**Your instructions**
Taking the line with "Describe the element at coordinates (244, 617)" as the first and the line with "What do you see at coordinates (1173, 680)" as the last, set down exactly every line in that range from the entries below, and no more.

START Stored data

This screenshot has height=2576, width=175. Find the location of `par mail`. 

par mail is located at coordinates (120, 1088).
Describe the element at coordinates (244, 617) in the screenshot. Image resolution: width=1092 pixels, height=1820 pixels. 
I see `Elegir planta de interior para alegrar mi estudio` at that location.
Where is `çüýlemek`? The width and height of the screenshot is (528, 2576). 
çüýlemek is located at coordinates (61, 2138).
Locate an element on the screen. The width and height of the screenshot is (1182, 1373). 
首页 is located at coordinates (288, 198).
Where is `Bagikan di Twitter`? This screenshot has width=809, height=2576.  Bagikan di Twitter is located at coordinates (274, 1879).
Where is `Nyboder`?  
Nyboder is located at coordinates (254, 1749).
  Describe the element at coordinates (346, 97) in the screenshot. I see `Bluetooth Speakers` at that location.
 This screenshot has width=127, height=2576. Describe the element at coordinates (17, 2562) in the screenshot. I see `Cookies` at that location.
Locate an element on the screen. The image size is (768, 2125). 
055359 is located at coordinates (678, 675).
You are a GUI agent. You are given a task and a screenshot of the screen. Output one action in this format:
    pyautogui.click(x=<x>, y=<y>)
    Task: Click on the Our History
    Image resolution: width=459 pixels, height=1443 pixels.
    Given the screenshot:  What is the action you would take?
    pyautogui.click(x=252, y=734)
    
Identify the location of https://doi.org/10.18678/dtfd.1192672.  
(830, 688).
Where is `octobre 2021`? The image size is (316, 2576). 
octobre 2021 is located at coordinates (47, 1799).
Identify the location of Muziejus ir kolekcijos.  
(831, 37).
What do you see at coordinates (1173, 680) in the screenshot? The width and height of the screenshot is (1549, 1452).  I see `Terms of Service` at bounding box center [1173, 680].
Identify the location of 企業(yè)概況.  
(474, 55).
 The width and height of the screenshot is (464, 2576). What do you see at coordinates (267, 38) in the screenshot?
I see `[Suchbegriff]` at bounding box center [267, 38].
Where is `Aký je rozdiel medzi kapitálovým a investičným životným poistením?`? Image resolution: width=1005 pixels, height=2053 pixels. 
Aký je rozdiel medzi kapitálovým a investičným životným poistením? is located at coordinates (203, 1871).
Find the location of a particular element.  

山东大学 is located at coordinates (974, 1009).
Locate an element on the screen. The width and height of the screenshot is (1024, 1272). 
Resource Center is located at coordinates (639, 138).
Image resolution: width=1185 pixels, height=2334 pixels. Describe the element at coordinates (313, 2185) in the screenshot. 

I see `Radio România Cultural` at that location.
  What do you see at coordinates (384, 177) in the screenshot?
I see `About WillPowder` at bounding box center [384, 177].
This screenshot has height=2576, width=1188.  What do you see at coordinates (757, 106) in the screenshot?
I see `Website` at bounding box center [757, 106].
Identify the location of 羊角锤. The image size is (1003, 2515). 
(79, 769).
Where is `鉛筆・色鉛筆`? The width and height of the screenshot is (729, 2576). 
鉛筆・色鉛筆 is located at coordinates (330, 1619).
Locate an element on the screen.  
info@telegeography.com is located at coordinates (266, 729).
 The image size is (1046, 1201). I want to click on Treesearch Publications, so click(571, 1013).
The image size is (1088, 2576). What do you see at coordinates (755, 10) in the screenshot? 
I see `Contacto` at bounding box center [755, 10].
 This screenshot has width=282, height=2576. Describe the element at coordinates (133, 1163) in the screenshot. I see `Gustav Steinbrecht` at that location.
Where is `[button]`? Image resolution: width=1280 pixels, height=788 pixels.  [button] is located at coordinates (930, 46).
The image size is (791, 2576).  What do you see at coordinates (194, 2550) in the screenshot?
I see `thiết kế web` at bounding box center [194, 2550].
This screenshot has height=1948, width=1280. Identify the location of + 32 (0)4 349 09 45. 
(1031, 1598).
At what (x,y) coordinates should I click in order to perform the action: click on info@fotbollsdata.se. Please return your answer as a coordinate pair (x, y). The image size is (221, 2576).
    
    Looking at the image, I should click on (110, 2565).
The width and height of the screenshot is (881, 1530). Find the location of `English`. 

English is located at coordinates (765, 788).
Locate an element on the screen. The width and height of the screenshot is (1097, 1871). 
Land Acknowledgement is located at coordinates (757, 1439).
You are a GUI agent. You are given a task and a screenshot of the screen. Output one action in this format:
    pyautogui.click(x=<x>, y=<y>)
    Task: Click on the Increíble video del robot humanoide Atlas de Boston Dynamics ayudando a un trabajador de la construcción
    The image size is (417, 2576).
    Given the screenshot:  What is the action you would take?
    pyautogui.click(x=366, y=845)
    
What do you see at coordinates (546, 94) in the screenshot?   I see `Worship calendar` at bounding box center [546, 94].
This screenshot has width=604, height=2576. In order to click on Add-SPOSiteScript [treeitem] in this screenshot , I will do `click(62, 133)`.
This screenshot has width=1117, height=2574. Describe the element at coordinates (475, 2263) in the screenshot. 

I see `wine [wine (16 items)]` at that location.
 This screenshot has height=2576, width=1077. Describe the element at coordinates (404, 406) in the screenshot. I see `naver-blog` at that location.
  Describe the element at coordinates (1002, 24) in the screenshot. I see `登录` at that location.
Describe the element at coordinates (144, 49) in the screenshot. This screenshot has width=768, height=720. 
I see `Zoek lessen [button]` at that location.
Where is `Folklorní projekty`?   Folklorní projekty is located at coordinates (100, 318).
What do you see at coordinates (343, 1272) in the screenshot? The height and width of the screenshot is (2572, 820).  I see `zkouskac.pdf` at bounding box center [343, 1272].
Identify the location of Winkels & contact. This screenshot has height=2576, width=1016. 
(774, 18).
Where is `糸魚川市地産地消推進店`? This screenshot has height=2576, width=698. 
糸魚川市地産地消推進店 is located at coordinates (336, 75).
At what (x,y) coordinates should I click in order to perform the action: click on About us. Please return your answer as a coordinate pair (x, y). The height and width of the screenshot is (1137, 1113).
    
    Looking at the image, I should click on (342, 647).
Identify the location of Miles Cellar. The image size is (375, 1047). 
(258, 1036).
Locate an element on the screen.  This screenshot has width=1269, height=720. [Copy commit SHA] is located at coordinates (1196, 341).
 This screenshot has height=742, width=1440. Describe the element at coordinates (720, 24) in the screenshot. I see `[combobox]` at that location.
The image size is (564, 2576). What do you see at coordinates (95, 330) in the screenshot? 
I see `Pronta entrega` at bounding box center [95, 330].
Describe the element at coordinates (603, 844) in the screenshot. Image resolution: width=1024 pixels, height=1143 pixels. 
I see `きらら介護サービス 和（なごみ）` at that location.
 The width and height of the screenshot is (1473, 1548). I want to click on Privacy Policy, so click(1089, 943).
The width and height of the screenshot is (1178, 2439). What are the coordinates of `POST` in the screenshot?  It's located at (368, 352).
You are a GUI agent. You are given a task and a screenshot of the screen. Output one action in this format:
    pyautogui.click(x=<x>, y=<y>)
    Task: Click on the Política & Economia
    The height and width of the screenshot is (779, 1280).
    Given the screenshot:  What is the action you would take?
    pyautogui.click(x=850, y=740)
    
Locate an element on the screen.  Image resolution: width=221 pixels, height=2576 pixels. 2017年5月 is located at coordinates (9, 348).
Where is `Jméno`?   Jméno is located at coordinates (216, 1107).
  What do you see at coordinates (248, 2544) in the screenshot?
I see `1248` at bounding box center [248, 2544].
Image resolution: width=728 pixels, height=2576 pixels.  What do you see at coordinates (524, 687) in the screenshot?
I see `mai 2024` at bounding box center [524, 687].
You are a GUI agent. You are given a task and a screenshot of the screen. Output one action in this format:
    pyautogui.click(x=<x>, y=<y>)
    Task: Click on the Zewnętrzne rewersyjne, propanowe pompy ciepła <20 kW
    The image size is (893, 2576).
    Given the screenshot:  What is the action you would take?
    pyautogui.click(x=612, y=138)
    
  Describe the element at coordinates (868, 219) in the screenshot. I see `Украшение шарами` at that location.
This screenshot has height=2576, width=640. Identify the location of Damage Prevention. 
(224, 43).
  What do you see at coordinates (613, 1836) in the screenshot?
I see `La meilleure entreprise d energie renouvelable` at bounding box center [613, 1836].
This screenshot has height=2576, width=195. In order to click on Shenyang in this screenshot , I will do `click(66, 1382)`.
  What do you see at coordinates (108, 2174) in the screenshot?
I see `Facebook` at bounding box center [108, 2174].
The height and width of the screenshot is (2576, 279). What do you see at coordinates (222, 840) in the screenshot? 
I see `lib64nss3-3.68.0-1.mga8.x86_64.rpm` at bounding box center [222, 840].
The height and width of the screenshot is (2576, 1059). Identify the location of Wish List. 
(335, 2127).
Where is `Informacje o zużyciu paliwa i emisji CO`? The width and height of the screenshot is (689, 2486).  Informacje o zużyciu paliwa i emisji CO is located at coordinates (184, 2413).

END Stored data

**Exercise solution**
Describe the element at coordinates (244, 617) in the screenshot. Image resolution: width=1092 pixels, height=1820 pixels. 
I see `Elegir planta de interior para alegrar mi estudio` at that location.
Where is `çüýlemek`? The width and height of the screenshot is (528, 2576). 
çüýlemek is located at coordinates (61, 2138).
Locate an element on the screen. The width and height of the screenshot is (1182, 1373). 
首页 is located at coordinates (288, 198).
Where is `Bagikan di Twitter`? This screenshot has width=809, height=2576.  Bagikan di Twitter is located at coordinates (274, 1879).
Where is `Nyboder`?  
Nyboder is located at coordinates (254, 1749).
  Describe the element at coordinates (346, 97) in the screenshot. I see `Bluetooth Speakers` at that location.
 This screenshot has width=127, height=2576. Describe the element at coordinates (17, 2562) in the screenshot. I see `Cookies` at that location.
Locate an element on the screen. The image size is (768, 2125). 
055359 is located at coordinates (678, 675).
You are a GUI agent. You are given a task and a screenshot of the screen. Output one action in this format:
    pyautogui.click(x=<x>, y=<y>)
    Task: Click on the Our History
    Image resolution: width=459 pixels, height=1443 pixels.
    Given the screenshot:  What is the action you would take?
    pyautogui.click(x=252, y=734)
    
Identify the location of https://doi.org/10.18678/dtfd.1192672.  
(830, 688).
Where is `octobre 2021`? The image size is (316, 2576). 
octobre 2021 is located at coordinates (47, 1799).
Identify the location of Muziejus ir kolekcijos.  
(831, 37).
What do you see at coordinates (1173, 680) in the screenshot? The width and height of the screenshot is (1549, 1452).  I see `Terms of Service` at bounding box center [1173, 680].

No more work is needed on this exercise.